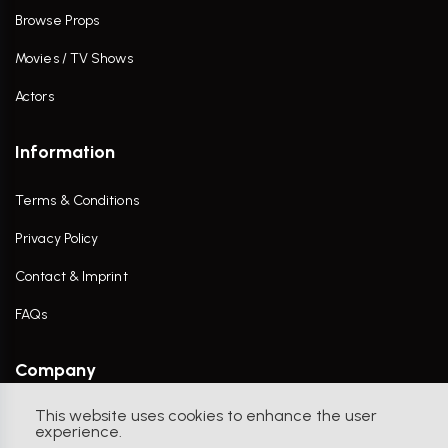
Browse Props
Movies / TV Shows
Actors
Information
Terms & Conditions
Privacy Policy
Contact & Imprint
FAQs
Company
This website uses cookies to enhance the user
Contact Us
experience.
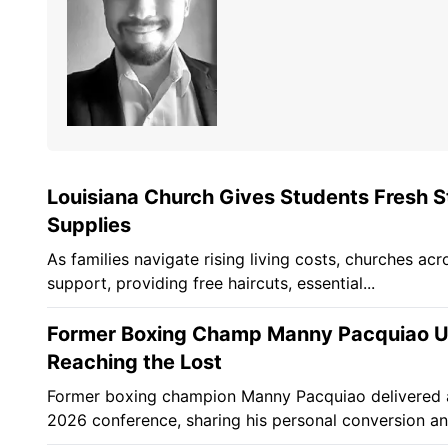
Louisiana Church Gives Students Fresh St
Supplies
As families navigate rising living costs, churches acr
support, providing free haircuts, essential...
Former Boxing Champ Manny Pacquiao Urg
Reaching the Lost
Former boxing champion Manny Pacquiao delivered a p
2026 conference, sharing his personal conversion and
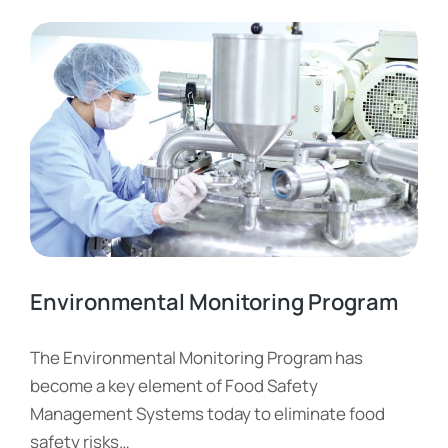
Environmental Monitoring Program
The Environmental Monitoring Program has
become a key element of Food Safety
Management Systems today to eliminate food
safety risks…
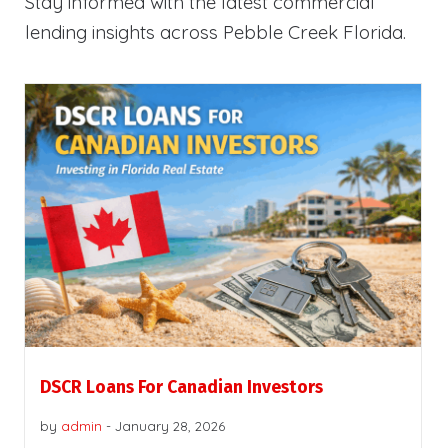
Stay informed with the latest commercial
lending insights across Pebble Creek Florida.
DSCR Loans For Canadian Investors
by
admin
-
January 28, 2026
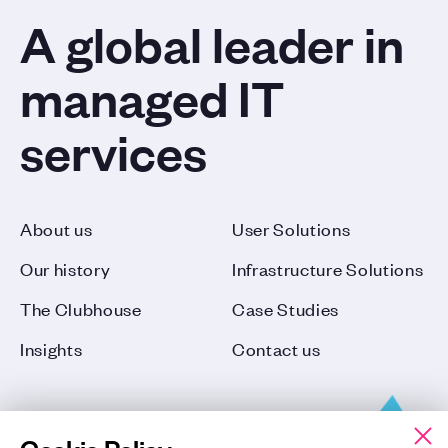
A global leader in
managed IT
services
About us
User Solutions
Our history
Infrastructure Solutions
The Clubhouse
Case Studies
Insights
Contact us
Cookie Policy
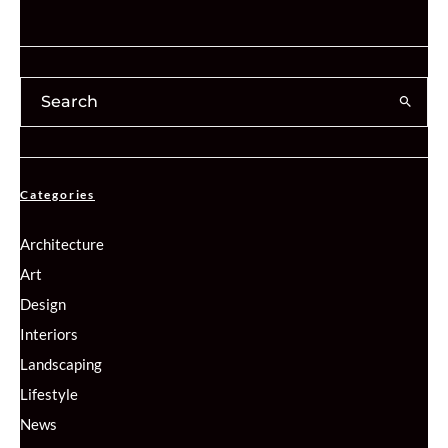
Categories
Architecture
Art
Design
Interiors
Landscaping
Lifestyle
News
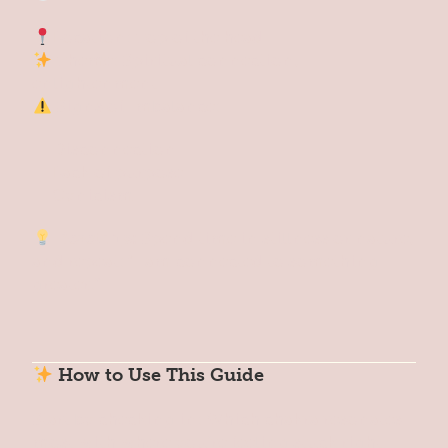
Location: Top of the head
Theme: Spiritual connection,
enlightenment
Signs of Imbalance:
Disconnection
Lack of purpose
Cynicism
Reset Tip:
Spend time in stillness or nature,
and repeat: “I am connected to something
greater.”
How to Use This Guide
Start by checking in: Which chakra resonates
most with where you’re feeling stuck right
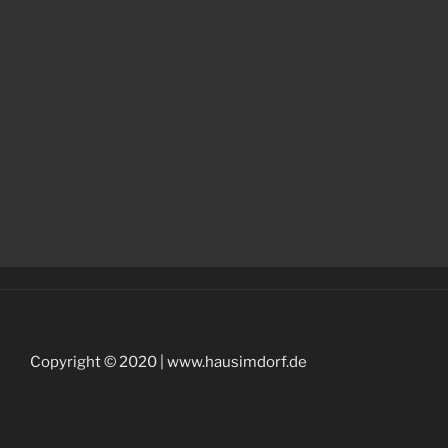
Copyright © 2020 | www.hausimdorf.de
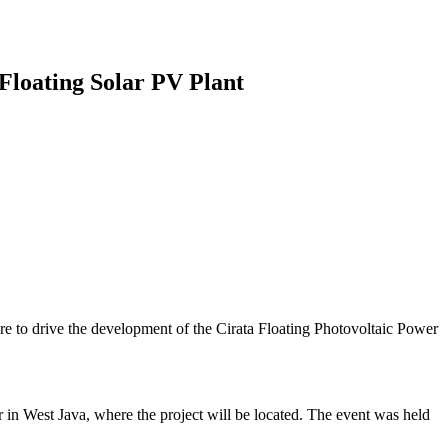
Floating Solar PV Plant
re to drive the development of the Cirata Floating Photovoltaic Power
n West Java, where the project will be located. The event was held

**Task prompt:**
Go through the listing and restate each line word for word, leaving out the pictures.

**Task answer:**
Browse Props
Movies / TV Shows
Actors
Information
Terms & Conditions
Privacy Policy
Contact & Imprint
FAQs
Company
This website uses cookies to enhance the user
Contact Us
experience.
Louisiana Church Gives Students Fresh St
Supplies
As families navigate rising living costs, churches acr
support, providing free haircuts, essential...
Former Boxing Champ Manny Pacquiao Urg
Reaching the Lost
Former boxing champion Manny Pacquiao delivered a p
2026 conference, sharing his personal conversion and
Environmental Monitoring Program
The Environmental Monitoring Program has
become a key element of Food Safety
Management Systems today to eliminate food
safety risks…
Stay informed with the latest commercial
lending insights across Pebble Creek Florida.
DSCR Loans For Canadian Investors
by
admin
-
January 28, 2026
A global leader in
managed IT
services
About us
User Solutions
Our history
Infrastructure Solutions
The Clubhouse
Case Studies
Insights
Contact us
Cookie Policy
Categories
Architecture
Art
Design
Interiors
Landscaping
Lifestyle
News
Location: Top of the head
Theme: Spiritual connection,
enlightenment
Signs of Imbalance:
Disconnection
Lack of purpose
Cynicism
Reset Tip:
Spend time in stillness or nature,
and repeat: “I am connected to something
greater.”
How to Use This Guide
Start by checking in: Which chakra resonates
most with where you’re feeling stuck right
Copyright © 2020 | www.hausimdorf.de
Floating Solar PV Plant
re to drive the development of the Cirata Floating Photovoltaic Power
n West Java, where the project will be located. The event was held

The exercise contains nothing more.